## Task item
Return, exactly as written, the lines of the material from its top through the line with "Learn more about personalization and silho", keeping pictures out.

——

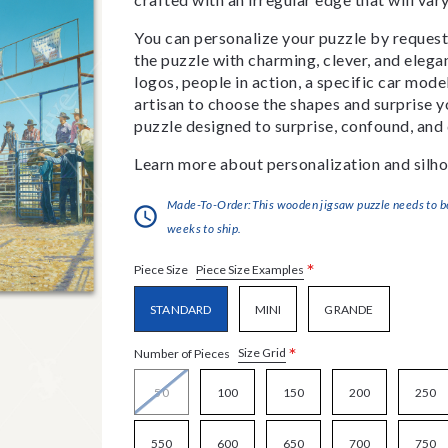
You can personalize your puzzle by requestin
the puzzle with charming, clever, and eleg
logos, people in action, a specific car model
artisan to choose the shapes and surprise yo
puzzle designed to surprise, confound, and 
Learn more about personalization and silho
Made-To-Order:This wooden jigsaw puzzle needs to be 
weeks to ship.
*
Piece Size Examples
Piece Size
STANDARD
MINI
GRANDE
*
Size Grid
Number of Pieces
50
100
150
200
250
550
600
650
700
750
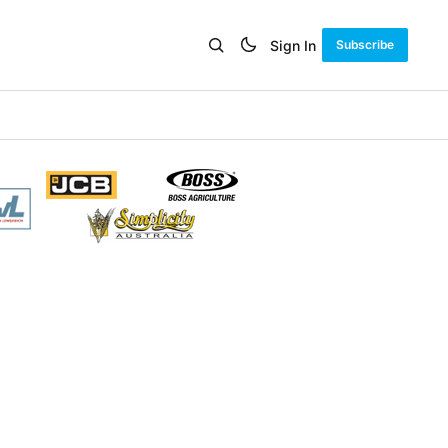
Sign In
Subscribe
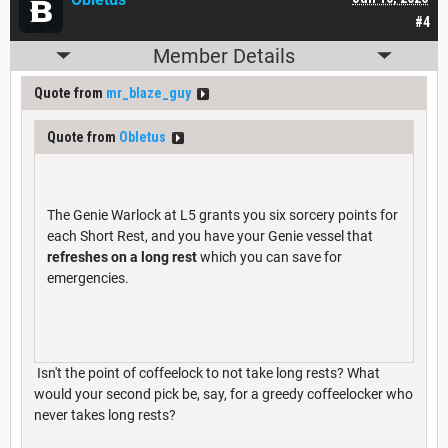
#4
Member Details
Quote from
mr_blaze_guy
Quote from
Obletus
The Genie Warlock at L5 grants you six sorcery points for
each Short Rest, and you have your Genie vessel that
refreshes on a long rest
which you can save for
emergencies.
Isn't the point of coffeelock to not take long rests? What
would your second pick be, say, for a greedy coffeelocker who
never takes long rests?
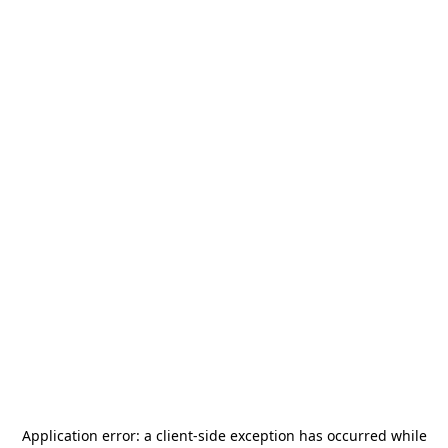
Application error: a
client
-side exception has occurred while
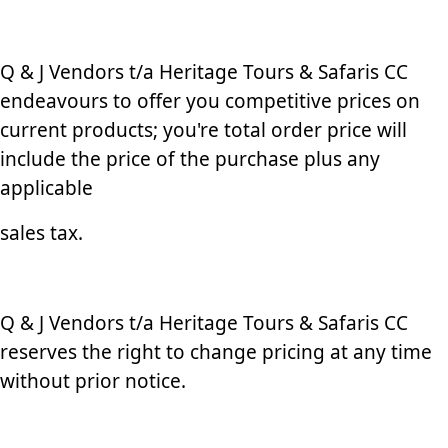
Q & J Vendors t/a Heritage Tours & Safaris CC
endeavours to offer you competitive prices on
current products; you're total order price will
include the price of the purchase plus any
applicable
sales tax.
Q & J Vendors t/a Heritage Tours & Safaris CC
reserves the right to change pricing at any time
without prior notice.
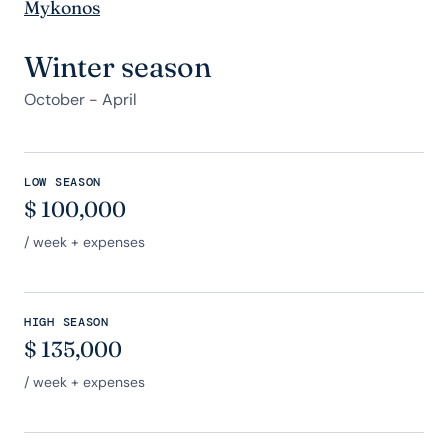
Mykonos
Winter season
October - April
LOW SEASON
$
100,000
/ week + expenses
HIGH SEASON
$
135,000
/ week + expenses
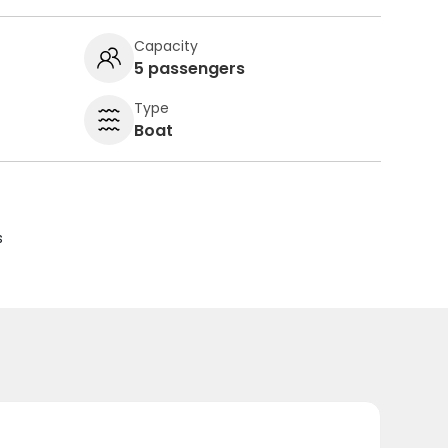
Capacity
5 passengers
Type
Boat
s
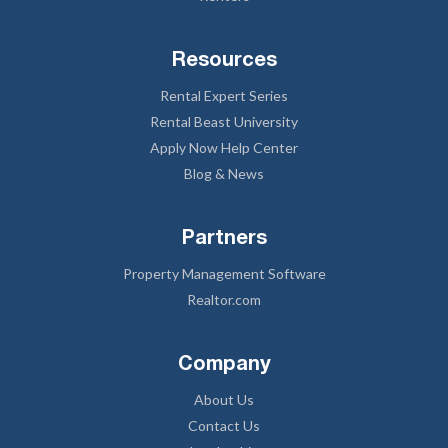
Resources
Rental Expert Series
Rental Beast University
Apply Now Help Center
Blog & News
Partners
Property Management Software
Realtor.com
Company
About Us
Contact Us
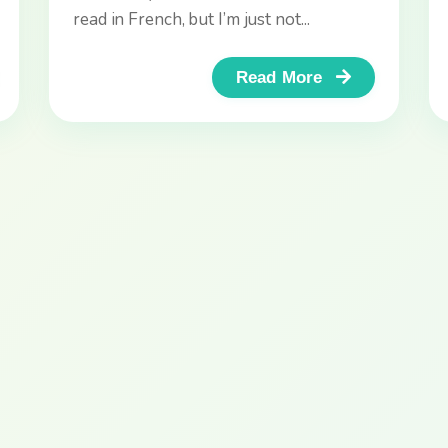
Changer!
read in French, but I’m just not...
Read More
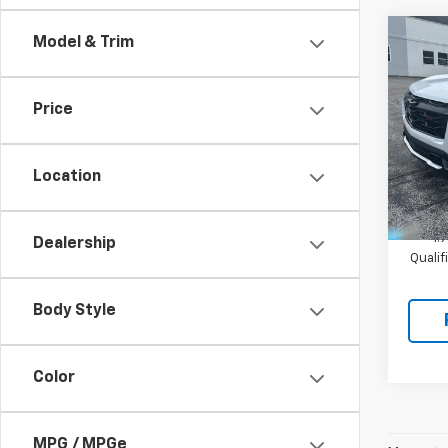
Co
Model & Trim
New
Equi
Price
VIN:
3G
Model:
Location
In St
MSRP:
1.
Dealership
Quali
Body Style
Color
MPG / MPGe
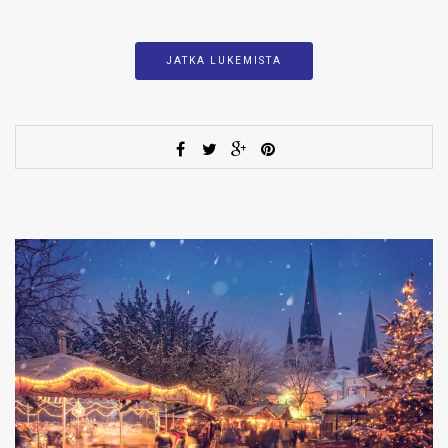
JATKA LUKEMISTA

——

## Response for this exercise
You can personalize your puzzle by requestin
the puzzle with charming, clever, and eleg
logos, people in action, a specific car model
artisan to choose the shapes and surprise yo
puzzle designed to surprise, confound, and 
Learn more about personalization and silho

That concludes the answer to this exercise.